En terme d'investissement, nous voilà revenus aux programmes low-cost des années 70. Nous sommes face a une chute sans précédent des dépenses d'équipement.
De 63 M à 38M d'Euro, soit un recul entre 2009 et cette année de 40% (chiffres DOB).

Notre position :

Un budget moderne :

optimise les dépenses, gèle la fiscalité et préserve des capacités d'investissement.

1/ Optimise les dépenses :

Nous devons opter pour la culture de l’optimisation
Chacun d’entre nous, élus, responsable de services, agents, devons nous imprégner de cette culture de l’optimisation.

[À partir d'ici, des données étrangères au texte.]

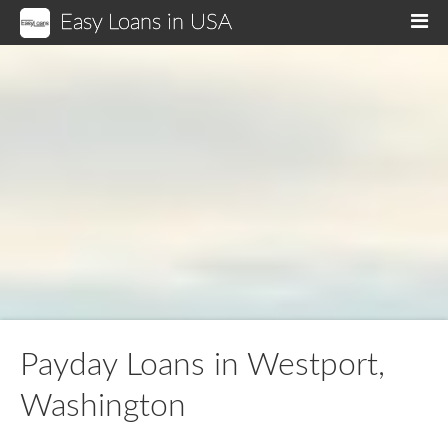
Easy Loans in USA
M
Payday Loans in Westport,
Washington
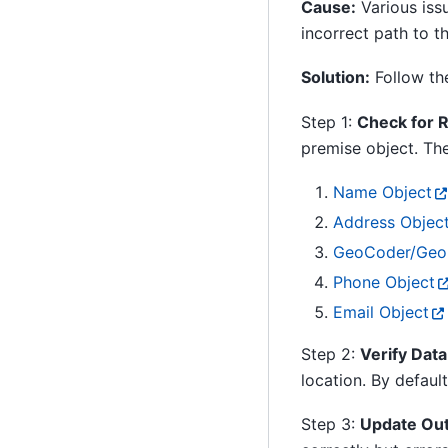
Cause:
Various iss
incorrect path to t
Solution:
Follow the
Step 1:
Check for R
premise object. The
Name Object
Address Objec
GeoCoder/GeoP
Phone Object
Email Object
Step 2:
Verify Data
location. By default
Step 3:
Update Out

Il n’est jamais simple de changer des habitudes mais lorsque il y va de la gestion de l’argent public, alors notre devoir est de tout mettre en œuvre pour atteindre nos objectifs. L’on ne nous fera jamais croire que sur 189 millions de fonctionnement, il n’est pas possible de dégager des marges d’économies.

Nous avons besoin d'une réforme générale des politiques publiques locales. Celle-ci consistera à réaliser une étude globale de l’administration Municipale.
En étroite collaboration et dans une franche concertation avec les organisations syndicales et les Directions des services, il conviendrait de redéfinir missions et objectifs.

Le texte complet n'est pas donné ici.